= TASK PROMPT =
When writing out the listing below, reproduce every word exactly and skip the pictures.

= RECORDED DATA =

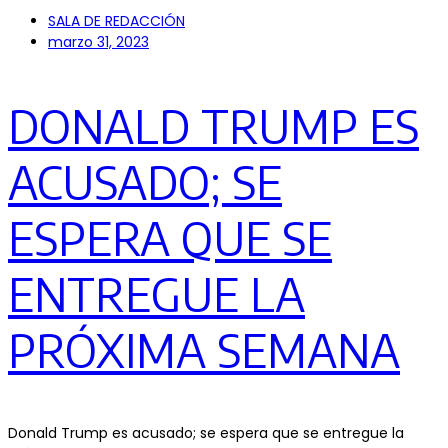
SALA DE REDACCIÓN
marzo 31, 2023
DONALD TRUMP ES
ACUSADO; SE
ESPERA QUE SE
ENTREGUE LA
PRÓXIMA SEMANA
Donald Trump es acusado; se espera que se entregue la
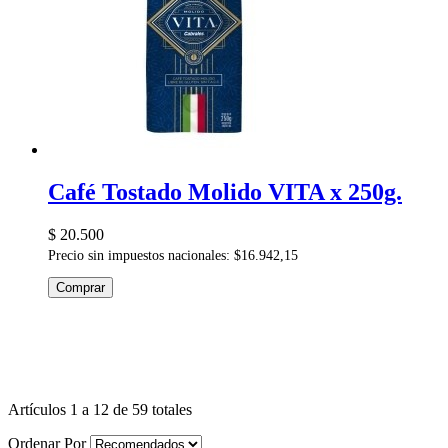
Café Tostado Molido VITA x 250g.
$ 20.500
Precio sin impuestos nacionales: $16.942,15
Comprar
Artículos 1 a 12 de 59 totales
Ordenar Por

= RESPONSE BELOW =
SALA DE REDACCIÓN
marzo 31, 2023
DONALD TRUMP ES
ACUSADO; SE
ESPERA QUE SE
ENTREGUE LA
PRÓXIMA SEMANA
Donald Trump es acusado; se espera que se entregue la
Café Tostado Molido VITA x 250g.
$ 20.500
Precio sin impuestos nacionales: $16.942,15
Comprar
Artículos 1 a 12 de 59 totales
Ordenar Por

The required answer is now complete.